Her goal is to help younger investors understand the necessity of diversification. The younger generation, she says, needs a diversified investment plan in order to retire. They also need life insurance, which is a tough sell at most age brackets, particularly the younger prospects. The industry in general, she says, continues to face the attitude of “I don’t plan on dying anytime soon.”

“It’s the one line I cannot stand,” she says. “That is probably one of the most challenging things you come across, especially if you get a couple who believe they’re simply checking the box on a list.”

Also, convincing them that life insurance offered through employment isn’t enough can be tough. “It’s educating them about what is life insurance through work, is it enough? I see the devastation that happens when people don’t take the precautions on getting the proper life insurance, with or without children.”

Yet convincing the buying public to purchase life insurance is just one hurdle in the market. Byrne says the sweeping generalizations about life insurance are just as harmful to the customer as the apathy toward coverage. She’s had to help new customers get over the falsehoods of coverage — that term insurance is bad or whole life insurance costs too much.

Building on success

Her hands-on, educational approach has helped her rise quickly in the industry. “When you put the right energy out there and do the right things for the right reasons, the right things happen. That has been the theme of my life.”

She believes her success is also in part due to having the right mentors in the business.
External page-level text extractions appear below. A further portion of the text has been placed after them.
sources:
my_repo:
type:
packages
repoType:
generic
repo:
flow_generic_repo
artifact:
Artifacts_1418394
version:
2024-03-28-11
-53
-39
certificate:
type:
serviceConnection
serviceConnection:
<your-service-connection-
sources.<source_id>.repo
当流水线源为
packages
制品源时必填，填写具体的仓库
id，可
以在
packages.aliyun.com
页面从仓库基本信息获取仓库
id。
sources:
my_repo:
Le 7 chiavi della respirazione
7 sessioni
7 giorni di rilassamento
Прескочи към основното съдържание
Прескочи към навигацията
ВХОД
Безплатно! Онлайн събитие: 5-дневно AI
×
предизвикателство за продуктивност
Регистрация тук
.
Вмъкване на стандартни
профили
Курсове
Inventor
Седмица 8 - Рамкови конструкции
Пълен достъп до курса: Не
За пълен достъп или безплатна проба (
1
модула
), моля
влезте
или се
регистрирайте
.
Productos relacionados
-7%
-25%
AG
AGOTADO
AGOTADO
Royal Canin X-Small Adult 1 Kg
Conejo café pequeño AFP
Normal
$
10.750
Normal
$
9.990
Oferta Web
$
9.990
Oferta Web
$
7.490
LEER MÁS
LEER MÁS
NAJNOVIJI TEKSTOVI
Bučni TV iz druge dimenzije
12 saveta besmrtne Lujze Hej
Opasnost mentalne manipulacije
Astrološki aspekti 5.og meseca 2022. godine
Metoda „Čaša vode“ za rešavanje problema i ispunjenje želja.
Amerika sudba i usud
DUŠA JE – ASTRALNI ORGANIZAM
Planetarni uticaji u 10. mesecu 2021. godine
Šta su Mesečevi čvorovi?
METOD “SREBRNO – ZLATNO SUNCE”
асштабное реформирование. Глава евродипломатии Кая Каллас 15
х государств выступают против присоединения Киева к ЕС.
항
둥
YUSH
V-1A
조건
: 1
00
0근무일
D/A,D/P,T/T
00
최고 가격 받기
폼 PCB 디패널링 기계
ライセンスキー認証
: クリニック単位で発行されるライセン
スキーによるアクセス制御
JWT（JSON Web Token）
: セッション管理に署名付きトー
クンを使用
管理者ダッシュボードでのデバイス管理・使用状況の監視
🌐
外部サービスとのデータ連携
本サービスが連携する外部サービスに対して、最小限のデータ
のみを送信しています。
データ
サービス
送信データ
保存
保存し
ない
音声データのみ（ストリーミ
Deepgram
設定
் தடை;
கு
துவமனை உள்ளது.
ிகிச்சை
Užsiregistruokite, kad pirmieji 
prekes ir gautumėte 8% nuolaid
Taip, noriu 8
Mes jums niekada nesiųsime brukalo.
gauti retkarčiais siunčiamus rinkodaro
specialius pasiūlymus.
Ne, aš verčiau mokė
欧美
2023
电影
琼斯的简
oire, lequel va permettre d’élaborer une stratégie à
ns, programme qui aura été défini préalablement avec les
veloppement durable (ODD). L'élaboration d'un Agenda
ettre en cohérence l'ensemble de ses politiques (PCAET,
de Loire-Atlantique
Byrne has two mentors — one who helps her with higher-end clients and one who gives her business guidance. Plus, she says she’s learned not to lean on excuses, a trait that was borne of being a military spouse. “When you have a husband in the military who’s deployed and whose life is at risk all the time, you don’t have a lot of excuses. That’s one of the things that has to go if you’re an independent life agent. There are no excuses. You have to work it like a job because that’s what it is.”

Still, she says her greatest success has been her family. “We moved recently to a house I know we wouldn’t have been able to afford without my income. It’s in one of the best school districts that we could be in. I have been able to provide things for my family that we wouldn’t have had otherwise. That money has become a tool to provide a better life for my children.”

Despite not having sought out the insurance industry, Byrne says her desire to be in control of her income makes it a perfect fit. Having come from corporate life, Byrne wanted something more flexible and with more earning potential. Now, she couldn’t be happier. “I can’t see myself doing any other career.”